**Records for processing**:
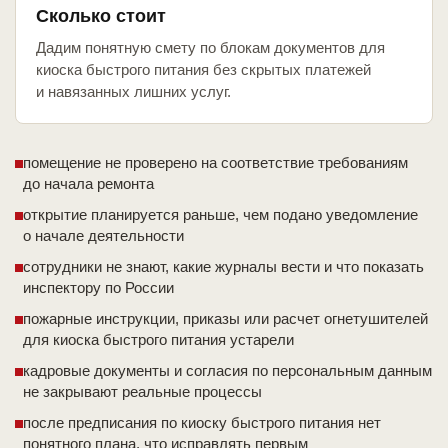
Сколько стоит
Дадим понятную смету по блокам документов для
киоска быстрого питания без скрытых платежей
и навязанных лишних услуг.
помещение не проверено на соответствие требованиям
до начала ремонта
открытие планируется раньше, чем подано уведомление
о начале деятельности
сотрудники не знают, какие журналы вести и что показать
инспектору по России
пожарные инструкции, приказы или расчет огнетушителей
для киоска быстрого питания устарели
кадровые документы и согласия по персональным данным
не закрывают реальные процессы
после предписания по киоску быстрого питания нет
понятного плана, что исправлять первым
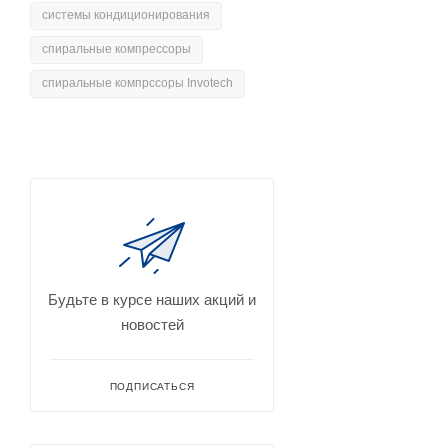
системы кондиционирования
спиральные компрессоры
спиральные компрссоры Invotech
Будьте в курсе наших акций и
новостей
ПОДПИСАТЬСЯ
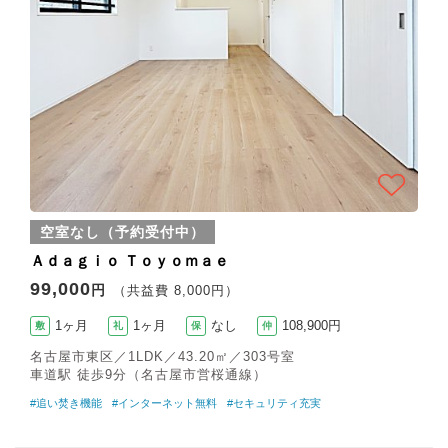
空室なし（予約受付中）
Ａｄａｇｉｏ Ｔｏｙｏｍａｅ
99,000
円
（共益費 8,000円）
1ヶ月
1ヶ月
なし
108,900円
敷
礼
保
仲
名古屋市東区／1LDK／43.20㎡／303号室
車道駅 徒歩9分（名古屋市営桜通線）
#追い焚き機能
#インターネット無料
#セキュリティ充実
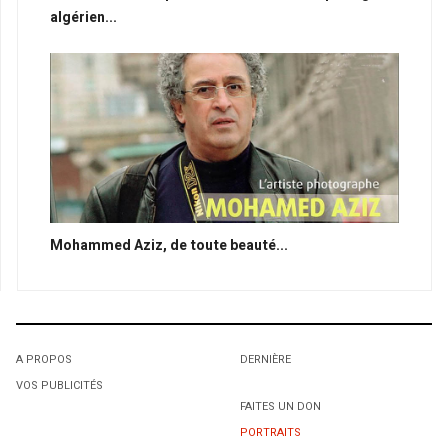
algérien...
Mohammed Aziz, de toute beauté...
A PROPOS
DERNIÈRE
VOS PUBLICITÉS
FAITES UN DON
PORTRAITS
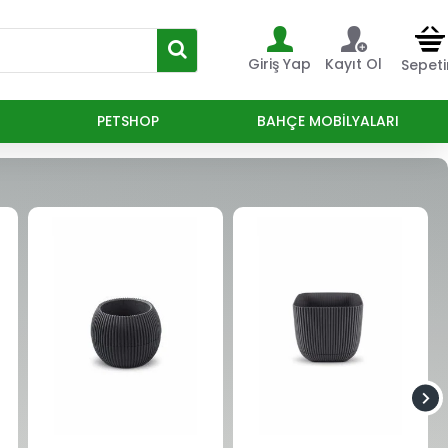
Giriş Yap
Kayıt Ol
Sepet
PETSHOP
BAHÇE MOBILYALARI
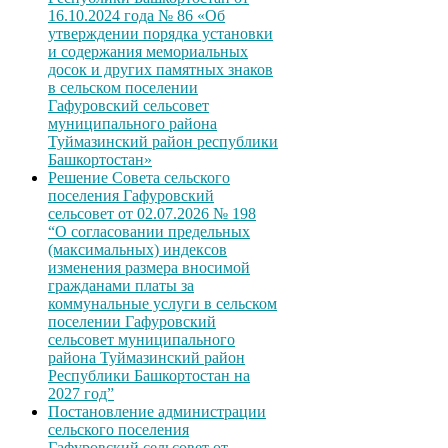
16.10.2024 года № 86 «Об
утверждении порядка установки
и содержания мемориальных
досок и других памятных знаков
в сельском поселении
Гафуровский сельсовет
муниципального района
Туймазинский район республики
Башкортостан»
Решение Совета сельского
поселения Гафуровский
сельсовет от 02.07.2026 № 198
“О согласовании предельных
(максимальных) индексов
изменения размера вносимой
гражданами платы за
коммунальные услуги в сельском
поселении Гафуровский
сельсовет муниципального
района Туймазинский район
Республики Башкортостан на
2027 год”
Постановление администрации
сельского поселения
Гафуровский сельсовет от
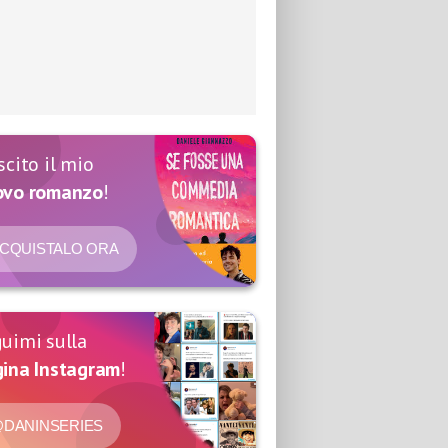
scito il mio
ovo romanzo
!
CQUISTALO ORA
uimi sulla
ina Instagram
!
DANINSERIES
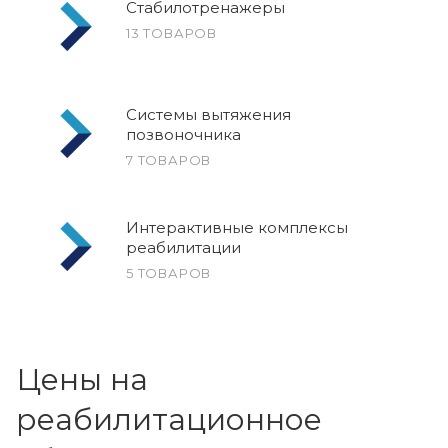
Стабилотренажеры
13 ТОВАРОВ
Системы вытяжения
позвоночника
7 ТОВАРОВ
Интерактивные комплексы
реабилитации
5 ТОВАРОВ
Цены на
реабилитационное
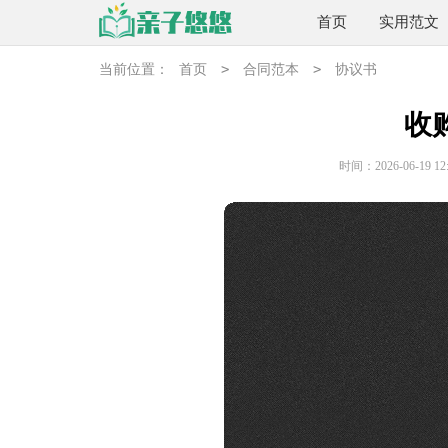
首页
实用范文
>
>
当前位置：
首页
合同范本
协议书
收
时间：2026-06-19 12:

**Your task**: Set down all the lines above exactly as they appear, with no pictures.

**Response to the exercise**:
Сколько стоит
Дадим понятную смету по блокам документов для
киоска быстрого питания без скрытых платежей
и навязанных лишних услуг.
помещение не проверено на соответствие требованиям
до начала ремонта
открытие планируется раньше, чем подано уведомление
о начале деятельности
сотрудники не знают, какие журналы вести и что показать
инспектору по России
пожарные инструкции, приказы или расчет огнетушителей
для киоска быстрого питания устарели
кадровые документы и согласия по персональным данным
не закрывают реальные процессы
после предписания по киоску быстрого питания нет
понятного плана, что исправлять первым
системы кондиционирования
спиральные компрессоры
спиральные компрссоры Invotech
Будьте в курсе наших акций и
новостей
ПОДПИСАТЬСЯ
空室なし（予約受付中）
Ａｄａｇｉｏ Ｔｏｙｏｍａｅ
99,000
円
（共益費 8,000円）
1ヶ月
1ヶ月
なし
108,900円
敷
礼
保
仲
名古屋市東区／1LDK／43.20㎡／303号室
車道駅 徒歩9分（名古屋市営桜通線）
#追い焚き機能
#インターネット無料
#セキュリティ充実
algérien...
Mohammed Aziz, de toute beauté...
A PROPOS
DERNIÈRE
VOS PUBLICITÉS
FAITES UN DON
PORTRAITS
Giriş Yap
Kayıt Ol
Sepet
PETSHOP
BAHÇE MOBILYALARI
16.10.2024 года № 86 «Об
утверждении порядка установки
и содержания мемориальных
досок и других памятных знаков
в сельском поселении
Гафуровский сельсовет
муниципального района
Туймазинский район республики
Башкортостан»
Решение Совета сельского
поселения Гафуровский
сельсовет от 02.07.2026 № 198
“О согласовании предельных
(максимальных) индексов
изменения размера вносимой
гражданами платы за
коммунальные услуги в сельском
поселении Гафуровский
сельсовет муниципального
района Туймазинский район
Республики Башкортостан на
2027 год”
Постановление администрации
сельского поселения
Гафуровский сельсовет от
scito il mio
ovo romanzo
!
CQUISTALO ORA
uimi sulla
ina Instagram
!
DANINSERIES
Стабилотренажеры
13 ТОВАРОВ
Системы вытяжения
позвоночника
7 ТОВАРОВ
Интерактивные комплексы
реабилитации
5 ТОВАРОВ
Цены на
реабилитационное
首页
实用范文
>
>
当前位置：
首页
合同范本
协议书
收
时间：2026-06-19 12:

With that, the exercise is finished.